> _What to work on_
Search the data for the string "معلومات" and copy each line where it turns up.

____________________

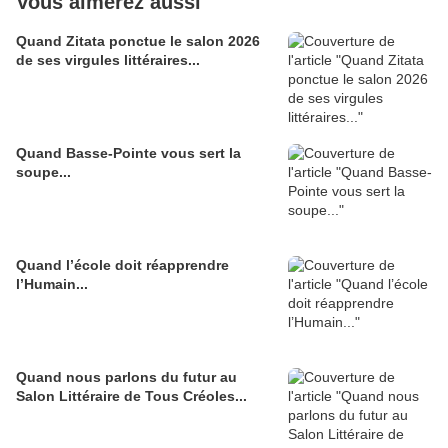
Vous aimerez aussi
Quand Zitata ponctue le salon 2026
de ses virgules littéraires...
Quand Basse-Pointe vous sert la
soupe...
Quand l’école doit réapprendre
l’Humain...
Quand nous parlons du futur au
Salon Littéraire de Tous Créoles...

____________________

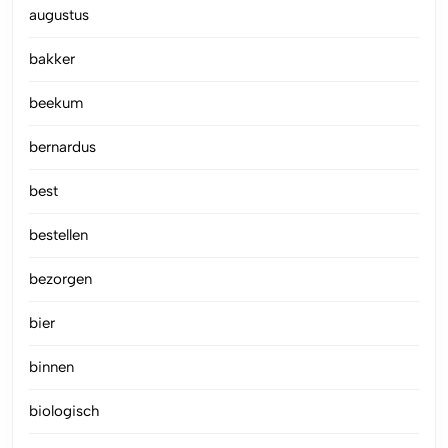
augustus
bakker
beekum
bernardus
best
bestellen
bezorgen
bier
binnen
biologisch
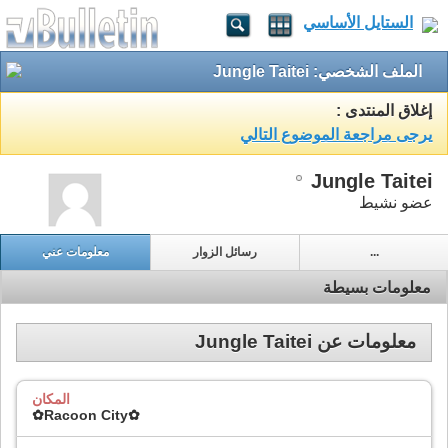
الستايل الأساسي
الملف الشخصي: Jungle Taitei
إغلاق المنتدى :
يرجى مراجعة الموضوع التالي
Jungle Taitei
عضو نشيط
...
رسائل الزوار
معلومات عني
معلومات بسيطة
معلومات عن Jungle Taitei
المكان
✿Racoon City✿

____________________

> _Solution for this exercise_
معلومات عني
معلومات بسيطة
معلومات عن Jungle Taitei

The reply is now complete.